With this post, which I almost lost in my antiquated email system, he wrote:
"I was getting ready to post in the Skip’s Summer School group and figured I might actually have something worth submitting for a guest post. The events I write about happened this morning. While my part-time photography business is doing well, it is a struggle. I think I am at a tipping point and things could change, but only if I act. This has been on my mind for the past few weeks. My encounter this morning, among other things, helped me to reset my thinking."
The other day I wrote a post that started with a quote from Milton Bearle:
"If opportunity doesn't knock, build a door!"
Half the battle of building any business is turning your dream into reality, but the other half is recognizing that you have the control to make it happen. You don't have to live by that old line of, "Jump and the net will appear," because life doesn't work that way when starting a new business. However, with a little planning and insight into understanding your goals, you can create an incredible career path.
I'm genuinely excited for Mark, because he's got the passion, he's part of an incredible photographic community and a great network and he's already recognized the initial responsibility is all in his lap, which hits on another important quote I use a lot...
"To thine ownself be true!"
The small suburban pond behind our house plays host to herons, kingfishers, mallards, and geese. We see the occasional, lone egret, but they do not stay for long.

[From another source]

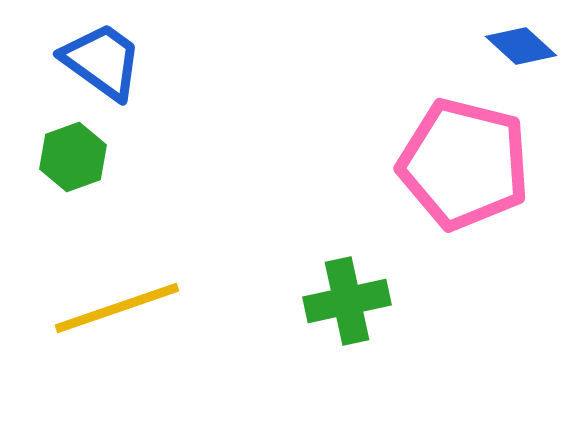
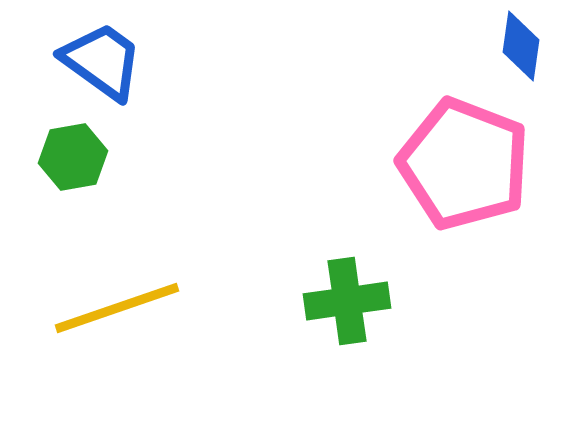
blue diamond: rotated 56 degrees clockwise
green hexagon: rotated 10 degrees clockwise
pink pentagon: rotated 7 degrees clockwise
green cross: rotated 4 degrees clockwise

On this sleepy Sunday morning, five Great Egrets were wading near the water's edge.
Carefully sneaking out of the house with my camera, I observed the birds for about 20 minutes. The egrets on either end were trying to fish while the three in the middle discussed politics. As I observed the action through my lens, I caught myself reflecting on my experiences at Skip’s Summer School, most notably, words of wisdom delivered by Scott Bourne in 2012.
What was I photographing here? These shots had nothing to do with passion. They had nothing to do with hours of research. They had nothing to do with hard-fought patience. These images were due to dumb luck. Right place, right time. I barely had to crawl out of bed to get them.
In a sense, I was stealing. I was relying on happenstance to provide an opportunity. This moment had fallen into my lap. In fact, if not for the keen observation of my seven-year old son, I would never have known these birds were there.
I am a part-time photographer. There is no shame in that. But what am I doing to make the most of the time set aside for that endeavor? Am I relying on the same dumb luck to build my photography business as well?
As I worked through these photographs, I found myself asking one question: What am I doing daily to make my own "luck"?
I knew the answer before I asked the question: Not enough.
Luck has nothing to do with success. It is simply a word used to describe that moment when careful planning and a lot of practice come together to create the circumstance that leads to the desired result.
Set your goals. Create a plan. Practice diligently those things you know need to be done. Stop waiting for the lucky break. Make it happen.